» **Work required**: Report each line of the entries below that includes "được".

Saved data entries
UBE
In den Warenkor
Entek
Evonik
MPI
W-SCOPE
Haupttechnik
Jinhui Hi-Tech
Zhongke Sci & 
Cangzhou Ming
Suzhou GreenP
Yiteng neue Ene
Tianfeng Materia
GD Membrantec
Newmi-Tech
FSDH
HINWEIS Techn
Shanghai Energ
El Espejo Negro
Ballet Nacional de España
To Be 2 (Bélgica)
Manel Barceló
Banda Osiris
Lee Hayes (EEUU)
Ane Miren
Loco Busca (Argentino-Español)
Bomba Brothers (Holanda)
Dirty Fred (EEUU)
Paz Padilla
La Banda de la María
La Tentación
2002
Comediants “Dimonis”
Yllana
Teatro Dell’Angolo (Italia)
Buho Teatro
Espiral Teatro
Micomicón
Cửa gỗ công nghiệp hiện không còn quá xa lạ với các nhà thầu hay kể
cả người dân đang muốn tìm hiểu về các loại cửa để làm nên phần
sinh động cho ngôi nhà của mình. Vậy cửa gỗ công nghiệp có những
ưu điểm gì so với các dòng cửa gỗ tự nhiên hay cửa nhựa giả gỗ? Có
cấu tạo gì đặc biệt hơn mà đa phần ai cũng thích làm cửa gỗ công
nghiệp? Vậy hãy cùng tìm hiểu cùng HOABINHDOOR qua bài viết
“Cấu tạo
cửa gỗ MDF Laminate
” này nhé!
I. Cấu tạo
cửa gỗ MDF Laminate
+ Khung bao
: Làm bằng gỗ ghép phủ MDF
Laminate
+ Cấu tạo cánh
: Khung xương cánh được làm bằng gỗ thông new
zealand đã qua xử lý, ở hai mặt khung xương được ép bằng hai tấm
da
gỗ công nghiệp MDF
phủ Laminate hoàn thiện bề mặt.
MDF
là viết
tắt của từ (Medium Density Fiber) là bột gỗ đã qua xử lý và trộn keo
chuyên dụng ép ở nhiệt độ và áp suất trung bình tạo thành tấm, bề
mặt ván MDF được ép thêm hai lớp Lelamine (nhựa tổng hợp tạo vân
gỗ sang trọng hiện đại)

==

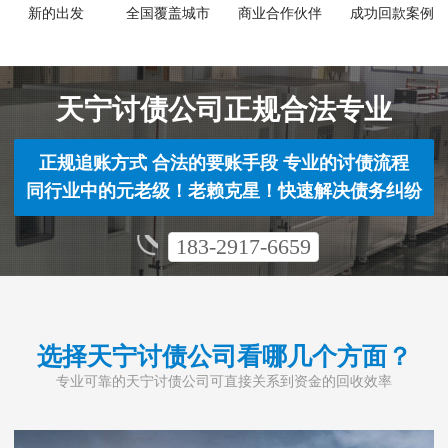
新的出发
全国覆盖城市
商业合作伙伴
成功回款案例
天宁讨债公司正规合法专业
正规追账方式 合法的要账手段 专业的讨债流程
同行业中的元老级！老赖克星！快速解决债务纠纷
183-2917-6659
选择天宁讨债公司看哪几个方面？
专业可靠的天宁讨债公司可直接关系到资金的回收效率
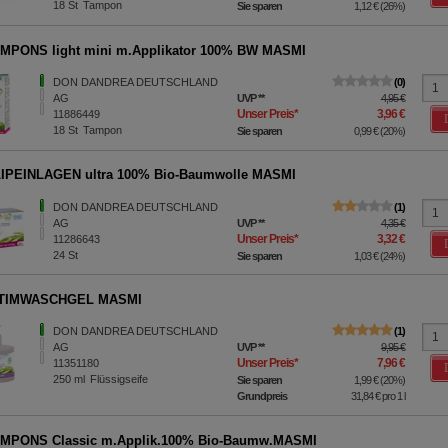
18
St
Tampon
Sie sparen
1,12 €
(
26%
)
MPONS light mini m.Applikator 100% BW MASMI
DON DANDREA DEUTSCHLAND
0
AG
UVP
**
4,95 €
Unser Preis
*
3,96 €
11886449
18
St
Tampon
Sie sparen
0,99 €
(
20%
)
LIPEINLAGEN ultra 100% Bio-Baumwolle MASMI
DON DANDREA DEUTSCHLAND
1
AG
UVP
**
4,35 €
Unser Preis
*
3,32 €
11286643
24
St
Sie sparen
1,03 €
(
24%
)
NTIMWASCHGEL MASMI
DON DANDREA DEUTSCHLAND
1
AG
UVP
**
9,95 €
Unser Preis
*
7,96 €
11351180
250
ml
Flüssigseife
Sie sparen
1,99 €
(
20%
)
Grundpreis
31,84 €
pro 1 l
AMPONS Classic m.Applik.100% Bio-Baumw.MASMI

» **Answer area**:
: Khung xương cánh được làm bằng gỗ thông new
zealand đã qua xử lý, ở hai mặt khung xương được ép bằng hai tấm
mặt ván MDF được ép thêm hai lớp Lelamine (nhựa tổng hợp tạo vân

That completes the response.